▶ **Data provided**:

-*-

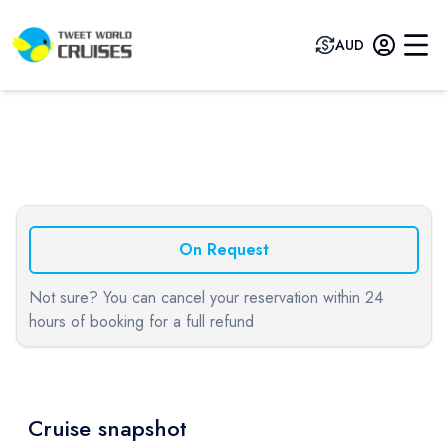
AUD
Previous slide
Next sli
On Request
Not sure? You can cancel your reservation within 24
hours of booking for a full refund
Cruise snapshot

-*-

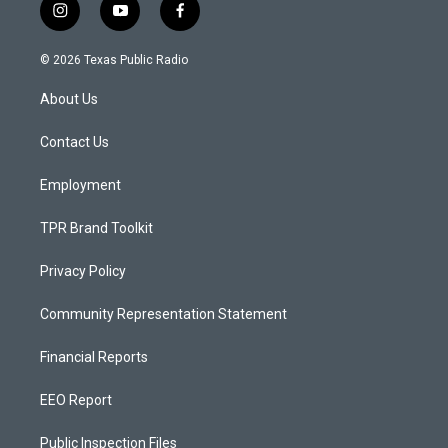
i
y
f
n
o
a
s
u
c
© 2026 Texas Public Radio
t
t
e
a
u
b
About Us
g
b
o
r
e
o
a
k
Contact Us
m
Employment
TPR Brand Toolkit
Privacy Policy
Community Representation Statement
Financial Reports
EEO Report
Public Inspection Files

-*-

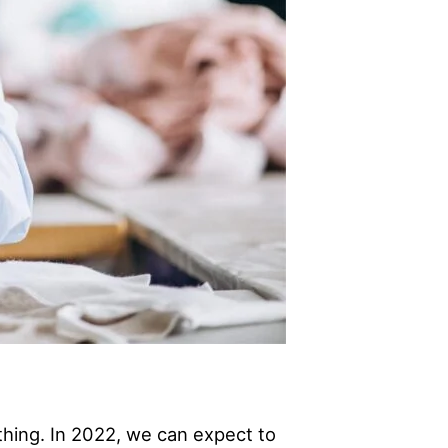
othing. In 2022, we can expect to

-*-

▶ **Required work**: Search the data for the string "Public" and copy out every line where it is found.

▶ **Answer to the problem**:
© 2026 Texas Public Radio
Public Inspection Files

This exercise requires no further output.